Provides a robust method for waveform comparison

Enables accurate hybrid waveform construction

Simplifies analysis of precessing binary signals

Abstract

This paper defines an angular velocity for time-dependent functions on the sphere, and applies it to gravitational waveforms from compact binaries. Because it is geometrically meaningful and has a clear physical motivation, the angular velocity is uniquely useful in helping to solve an important---and largely ignored---problem in models of compact binaries: the inverse problem of deducing the physical parameters of a system from the gravitational waves alone.
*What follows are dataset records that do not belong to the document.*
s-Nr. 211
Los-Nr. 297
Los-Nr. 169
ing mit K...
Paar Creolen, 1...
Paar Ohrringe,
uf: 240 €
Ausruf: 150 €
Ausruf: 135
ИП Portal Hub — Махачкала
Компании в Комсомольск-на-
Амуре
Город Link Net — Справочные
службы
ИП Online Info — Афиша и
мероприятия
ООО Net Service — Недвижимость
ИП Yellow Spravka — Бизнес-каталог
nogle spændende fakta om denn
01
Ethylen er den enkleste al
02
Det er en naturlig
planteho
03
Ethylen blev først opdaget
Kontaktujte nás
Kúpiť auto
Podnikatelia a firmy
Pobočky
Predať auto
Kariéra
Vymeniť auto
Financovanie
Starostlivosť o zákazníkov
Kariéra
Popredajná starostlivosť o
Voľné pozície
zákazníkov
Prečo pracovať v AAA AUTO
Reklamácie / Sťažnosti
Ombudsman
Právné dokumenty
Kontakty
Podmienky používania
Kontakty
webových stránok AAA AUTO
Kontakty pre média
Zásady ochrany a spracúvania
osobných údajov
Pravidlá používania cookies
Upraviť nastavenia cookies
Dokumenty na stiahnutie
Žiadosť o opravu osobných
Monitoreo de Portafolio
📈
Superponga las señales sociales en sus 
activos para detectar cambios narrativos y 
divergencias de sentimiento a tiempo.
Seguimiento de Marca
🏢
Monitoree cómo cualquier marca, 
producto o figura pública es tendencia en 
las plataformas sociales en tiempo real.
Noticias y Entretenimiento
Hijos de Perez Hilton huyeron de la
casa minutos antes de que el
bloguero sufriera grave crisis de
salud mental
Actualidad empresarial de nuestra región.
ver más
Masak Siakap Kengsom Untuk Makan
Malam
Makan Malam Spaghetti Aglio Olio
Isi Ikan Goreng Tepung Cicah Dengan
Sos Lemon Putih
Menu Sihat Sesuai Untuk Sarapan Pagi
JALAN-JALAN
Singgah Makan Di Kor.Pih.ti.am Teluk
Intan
It is also used to define the corotating frame of the waveform. When decomposed in this frame, the waveform has no rotational dynamics and is therefore as slowly evolving as possible. The resulting simplifications lead to straightforward methods for accurately comparing waveforms and constructing hybrids. As formulated in this paper, the methods can be applied robustly to both precessing and nonprecessing waveforms, providing a clear, comprehensive, and consistent framework for waveform analysis. Explicit implementations of all these methods are provided in accompanying computer code.